* [Work instruction]
Transcribe the entries in full, keeping each word as it is.

* [Supplied information]
= = = = = = =

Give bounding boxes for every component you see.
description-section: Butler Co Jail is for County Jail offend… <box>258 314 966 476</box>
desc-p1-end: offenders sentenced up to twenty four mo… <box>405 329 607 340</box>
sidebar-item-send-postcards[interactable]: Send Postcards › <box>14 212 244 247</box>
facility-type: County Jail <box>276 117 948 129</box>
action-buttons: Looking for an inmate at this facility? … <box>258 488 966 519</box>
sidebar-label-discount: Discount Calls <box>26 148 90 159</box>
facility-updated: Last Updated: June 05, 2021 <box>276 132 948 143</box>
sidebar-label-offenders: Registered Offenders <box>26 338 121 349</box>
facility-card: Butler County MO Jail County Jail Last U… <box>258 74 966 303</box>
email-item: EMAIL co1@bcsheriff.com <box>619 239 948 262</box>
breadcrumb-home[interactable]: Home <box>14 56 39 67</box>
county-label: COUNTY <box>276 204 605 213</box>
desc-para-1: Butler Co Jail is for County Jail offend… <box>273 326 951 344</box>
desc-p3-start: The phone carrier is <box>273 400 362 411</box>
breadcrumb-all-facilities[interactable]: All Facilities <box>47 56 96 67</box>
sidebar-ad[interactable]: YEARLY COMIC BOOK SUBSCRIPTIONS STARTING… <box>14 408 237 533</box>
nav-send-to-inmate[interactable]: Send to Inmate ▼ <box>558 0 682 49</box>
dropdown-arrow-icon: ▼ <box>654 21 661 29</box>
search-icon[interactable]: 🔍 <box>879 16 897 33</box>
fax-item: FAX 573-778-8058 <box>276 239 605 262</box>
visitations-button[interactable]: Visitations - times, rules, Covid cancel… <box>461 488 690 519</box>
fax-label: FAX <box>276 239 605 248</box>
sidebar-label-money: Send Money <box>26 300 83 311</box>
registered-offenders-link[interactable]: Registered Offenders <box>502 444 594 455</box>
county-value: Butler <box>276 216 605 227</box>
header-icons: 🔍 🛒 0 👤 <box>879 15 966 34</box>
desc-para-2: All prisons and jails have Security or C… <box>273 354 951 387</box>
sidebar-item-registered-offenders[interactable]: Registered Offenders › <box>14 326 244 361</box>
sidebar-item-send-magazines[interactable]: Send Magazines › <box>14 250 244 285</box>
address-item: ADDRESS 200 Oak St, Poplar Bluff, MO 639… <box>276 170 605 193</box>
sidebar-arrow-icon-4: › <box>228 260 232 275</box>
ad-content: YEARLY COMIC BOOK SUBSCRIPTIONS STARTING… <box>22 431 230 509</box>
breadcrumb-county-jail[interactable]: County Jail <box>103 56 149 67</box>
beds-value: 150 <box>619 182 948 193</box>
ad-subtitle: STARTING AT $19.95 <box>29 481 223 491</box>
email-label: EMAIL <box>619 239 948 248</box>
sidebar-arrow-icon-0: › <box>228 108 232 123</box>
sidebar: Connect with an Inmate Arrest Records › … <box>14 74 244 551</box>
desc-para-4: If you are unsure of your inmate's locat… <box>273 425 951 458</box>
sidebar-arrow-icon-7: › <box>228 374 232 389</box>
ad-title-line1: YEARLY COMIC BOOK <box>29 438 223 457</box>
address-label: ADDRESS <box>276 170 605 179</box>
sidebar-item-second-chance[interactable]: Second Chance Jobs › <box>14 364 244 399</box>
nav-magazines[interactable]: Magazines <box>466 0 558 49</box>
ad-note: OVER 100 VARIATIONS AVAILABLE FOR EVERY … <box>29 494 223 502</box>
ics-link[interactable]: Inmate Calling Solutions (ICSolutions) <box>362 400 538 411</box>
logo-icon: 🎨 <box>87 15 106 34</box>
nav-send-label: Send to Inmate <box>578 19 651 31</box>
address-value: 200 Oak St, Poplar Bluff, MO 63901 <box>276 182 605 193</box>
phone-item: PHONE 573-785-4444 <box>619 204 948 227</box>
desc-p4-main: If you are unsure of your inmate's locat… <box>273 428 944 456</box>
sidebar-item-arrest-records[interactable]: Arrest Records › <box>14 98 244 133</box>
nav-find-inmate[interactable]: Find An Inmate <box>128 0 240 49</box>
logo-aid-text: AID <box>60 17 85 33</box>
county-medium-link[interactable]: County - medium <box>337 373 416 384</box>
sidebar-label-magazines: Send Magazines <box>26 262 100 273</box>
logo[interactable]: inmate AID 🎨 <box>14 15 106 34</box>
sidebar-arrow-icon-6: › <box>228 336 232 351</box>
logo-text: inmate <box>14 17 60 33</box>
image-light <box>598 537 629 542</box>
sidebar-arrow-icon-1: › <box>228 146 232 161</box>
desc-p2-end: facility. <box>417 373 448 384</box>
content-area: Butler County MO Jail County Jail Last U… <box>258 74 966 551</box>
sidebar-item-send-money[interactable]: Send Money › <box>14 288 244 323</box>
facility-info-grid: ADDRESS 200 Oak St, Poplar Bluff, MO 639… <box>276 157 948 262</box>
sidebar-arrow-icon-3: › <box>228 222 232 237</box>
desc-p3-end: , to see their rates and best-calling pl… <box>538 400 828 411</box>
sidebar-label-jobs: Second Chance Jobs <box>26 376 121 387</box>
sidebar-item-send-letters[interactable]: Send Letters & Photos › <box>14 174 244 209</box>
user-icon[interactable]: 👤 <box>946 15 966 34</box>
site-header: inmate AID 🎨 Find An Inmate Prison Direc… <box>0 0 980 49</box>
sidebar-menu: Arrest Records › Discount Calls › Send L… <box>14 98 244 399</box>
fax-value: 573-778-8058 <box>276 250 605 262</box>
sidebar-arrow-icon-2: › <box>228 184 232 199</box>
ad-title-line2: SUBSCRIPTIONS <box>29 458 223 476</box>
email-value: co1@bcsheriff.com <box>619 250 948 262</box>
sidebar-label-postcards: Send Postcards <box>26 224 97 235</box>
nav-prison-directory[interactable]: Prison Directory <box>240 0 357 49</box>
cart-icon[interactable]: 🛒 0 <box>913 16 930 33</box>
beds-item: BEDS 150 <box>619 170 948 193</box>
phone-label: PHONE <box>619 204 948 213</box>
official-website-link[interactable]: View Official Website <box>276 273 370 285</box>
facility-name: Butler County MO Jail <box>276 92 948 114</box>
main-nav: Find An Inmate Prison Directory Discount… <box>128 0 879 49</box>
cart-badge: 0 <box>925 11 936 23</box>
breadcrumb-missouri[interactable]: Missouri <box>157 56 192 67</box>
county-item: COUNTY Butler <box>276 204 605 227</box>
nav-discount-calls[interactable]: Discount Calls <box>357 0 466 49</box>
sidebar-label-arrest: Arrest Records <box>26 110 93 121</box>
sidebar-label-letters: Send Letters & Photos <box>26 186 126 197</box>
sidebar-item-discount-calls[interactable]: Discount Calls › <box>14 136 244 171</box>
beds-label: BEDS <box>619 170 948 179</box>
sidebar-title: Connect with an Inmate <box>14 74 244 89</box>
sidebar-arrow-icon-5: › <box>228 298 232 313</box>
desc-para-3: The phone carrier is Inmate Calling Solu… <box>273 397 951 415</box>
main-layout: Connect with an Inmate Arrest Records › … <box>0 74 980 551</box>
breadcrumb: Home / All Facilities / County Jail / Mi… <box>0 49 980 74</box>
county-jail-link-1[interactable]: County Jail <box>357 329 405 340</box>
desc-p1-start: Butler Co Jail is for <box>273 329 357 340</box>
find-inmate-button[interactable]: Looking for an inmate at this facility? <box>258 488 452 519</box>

= = = = = = =

* [Exercise result]
Give bounding boxes for every component you see.
description-section: Butler Co Jail is for County Jail offend… <box>258 314 966 476</box>
desc-p1-end: offenders sentenced up to twenty four mo… <box>405 329 607 340</box>
sidebar-item-send-postcards[interactable]: Send Postcards › <box>14 212 244 247</box>
facility-type: County Jail <box>276 117 948 129</box>
action-buttons: Looking for an inmate at this facility? … <box>258 488 966 519</box>
sidebar-label-discount: Discount Calls <box>26 148 90 159</box>
facility-updated: Last Updated: June 05, 2021 <box>276 132 948 143</box>
sidebar-label-offenders: Registered Offenders <box>26 338 121 349</box>
facility-card: Butler County MO Jail County Jail Last U… <box>258 74 966 303</box>
email-item: EMAIL co1@bcsheriff.com <box>619 239 948 262</box>
breadcrumb-home[interactable]: Home <box>14 56 39 67</box>
county-label: COUNTY <box>276 204 605 213</box>
desc-para-1: Butler Co Jail is for County Jail offend… <box>273 326 951 344</box>
desc-p3-start: The phone carrier is <box>273 400 362 411</box>
breadcrumb-all-facilities[interactable]: All Facilities <box>47 56 96 67</box>
sidebar-ad[interactable]: YEARLY COMIC BOOK SUBSCRIPTIONS STARTING… <box>14 408 237 533</box>
nav-send-to-inmate[interactable]: Send to Inmate ▼ <box>558 0 682 49</box>
dropdown-arrow-icon: ▼ <box>654 21 661 29</box>
search-icon[interactable]: 🔍 <box>879 16 897 33</box>
fax-item: FAX 573-778-8058 <box>276 239 605 262</box>
visitations-button[interactable]: Visitations - times, rules, Covid cancel… <box>461 488 690 519</box>
fax-label: FAX <box>276 239 605 248</box>
sidebar-label-money: Send Money <box>26 300 83 311</box>
registered-offenders-link[interactable]: Registered Offenders <box>502 444 594 455</box>
county-value: Butler <box>276 216 605 227</box>
header-icons: 🔍 🛒 0 👤 <box>879 15 966 34</box>
desc-para-2: All prisons and jails have Security or C… <box>273 354 951 387</box>
sidebar-item-registered-offenders[interactable]: Registered Offenders › <box>14 326 244 361</box>
sidebar-item-send-magazines[interactable]: Send Magazines › <box>14 250 244 285</box>
address-item: ADDRESS 200 Oak St, Poplar Bluff, MO 639… <box>276 170 605 193</box>
sidebar-arrow-icon-4: › <box>228 260 232 275</box>
ad-content: YEARLY COMIC BOOK SUBSCRIPTIONS STARTING… <box>22 431 230 509</box>
breadcrumb-county-jail[interactable]: County Jail <box>103 56 149 67</box>
beds-value: 150 <box>619 182 948 193</box>
ad-subtitle: STARTING AT $19.95 <box>29 481 223 491</box>
email-label: EMAIL <box>619 239 948 248</box>
sidebar-arrow-icon-0: › <box>228 108 232 123</box>
sidebar: Connect with an Inmate Arrest Records › … <box>14 74 244 551</box>
desc-para-4: If you are unsure of your inmate's locat… <box>273 425 951 458</box>
sidebar-arrow-icon-7: › <box>228 374 232 389</box>
ad-title-line1: YEARLY COMIC BOOK <box>29 438 223 457</box>
address-label: ADDRESS <box>276 170 605 179</box>
sidebar-item-second-chance[interactable]: Second Chance Jobs › <box>14 364 244 399</box>
nav-magazines[interactable]: Magazines <box>466 0 558 49</box>
ad-note: OVER 100 VARIATIONS AVAILABLE FOR EVERY … <box>29 494 223 502</box>
ics-link[interactable]: Inmate Calling Solutions (ICSolutions) <box>362 400 538 411</box>
logo-icon: 🎨 <box>87 15 106 34</box>
nav-send-label: Send to Inmate <box>578 19 651 31</box>
address-value: 200 Oak St, Poplar Bluff, MO 63901 <box>276 182 605 193</box>
phone-item: PHONE 573-785-4444 <box>619 204 948 227</box>
desc-p4-main: If you are unsure of your inmate's locat… <box>273 428 944 456</box>
sidebar-item-arrest-records[interactable]: Arrest Records › <box>14 98 244 133</box>
nav-find-inmate[interactable]: Find An Inmate <box>128 0 240 49</box>
logo-aid-text: AID <box>60 17 85 33</box>
county-medium-link[interactable]: County - medium <box>337 373 416 384</box>
sidebar-label-magazines: Send Magazines <box>26 262 100 273</box>
logo[interactable]: inmate AID 🎨 <box>14 15 106 34</box>
sidebar-arrow-icon-6: › <box>228 336 232 351</box>
logo-text: inmate <box>14 17 60 33</box>
image-light <box>598 537 629 542</box>
sidebar-arrow-icon-1: › <box>228 146 232 161</box>
desc-p2-end: facility. <box>417 373 448 384</box>
content-area: Butler County MO Jail County Jail Last U… <box>258 74 966 551</box>
sidebar-item-send-money[interactable]: Send Money › <box>14 288 244 323</box>
facility-info-grid: ADDRESS 200 Oak St, Poplar Bluff, MO 639… <box>276 157 948 262</box>
sidebar-arrow-icon-3: › <box>228 222 232 237</box>
desc-p3-end: , to see their rates and best-calling pl… <box>538 400 828 411</box>
sidebar-label-jobs: Second Chance Jobs <box>26 376 121 387</box>
sidebar-item-send-letters[interactable]: Send Letters & Photos › <box>14 174 244 209</box>
user-icon[interactable]: 👤 <box>946 15 966 34</box>
site-header: inmate AID 🎨 Find An Inmate Prison Direc… <box>0 0 980 49</box>
sidebar-menu: Arrest Records › Discount Calls › Send L… <box>14 98 244 399</box>
fax-value: 573-778-8058 <box>276 250 605 262</box>
sidebar-arrow-icon-2: › <box>228 184 232 199</box>
ad-title-line2: SUBSCRIPTIONS <box>29 458 223 476</box>
email-value: co1@bcsheriff.com <box>619 250 948 262</box>
sidebar-label-postcards: Send Postcards <box>26 224 97 235</box>
nav-prison-directory[interactable]: Prison Directory <box>240 0 357 49</box>
cart-icon[interactable]: 🛒 0 <box>913 16 930 33</box>
beds-item: BEDS 150 <box>619 170 948 193</box>
phone-label: PHONE <box>619 204 948 213</box>
official-website-link[interactable]: View Official Website <box>276 273 370 285</box>
facility-name: Butler County MO Jail <box>276 92 948 114</box>
main-nav: Find An Inmate Prison Directory Discount… <box>128 0 879 49</box>
cart-badge: 0 <box>925 11 936 23</box>
breadcrumb-missouri[interactable]: Missouri <box>157 56 192 67</box>
county-item: COUNTY Butler <box>276 204 605 227</box>
nav-discount-calls[interactable]: Discount Calls <box>357 0 466 49</box>
sidebar-label-arrest: Arrest Records <box>26 110 93 121</box>
sidebar-label-letters: Send Letters & Photos <box>26 186 126 197</box>
sidebar-item-discount-calls[interactable]: Discount Calls › <box>14 136 244 171</box>
beds-label: BEDS <box>619 170 948 179</box>
sidebar-title: Connect with an Inmate <box>14 74 244 89</box>
sidebar-arrow-icon-5: › <box>228 298 232 313</box>
desc-para-3: The phone carrier is Inmate Calling Solu… <box>273 397 951 415</box>
main-layout: Connect with an Inmate Arrest Records › … <box>0 74 980 551</box>
breadcrumb: Home / All Facilities / County Jail / Mi… <box>0 49 980 74</box>
county-jail-link-1[interactable]: County Jail <box>357 329 405 340</box>
desc-p1-start: Butler Co Jail is for <box>273 329 357 340</box>
find-inmate-button[interactable]: Looking for an inmate at this facility? <box>258 488 452 519</box>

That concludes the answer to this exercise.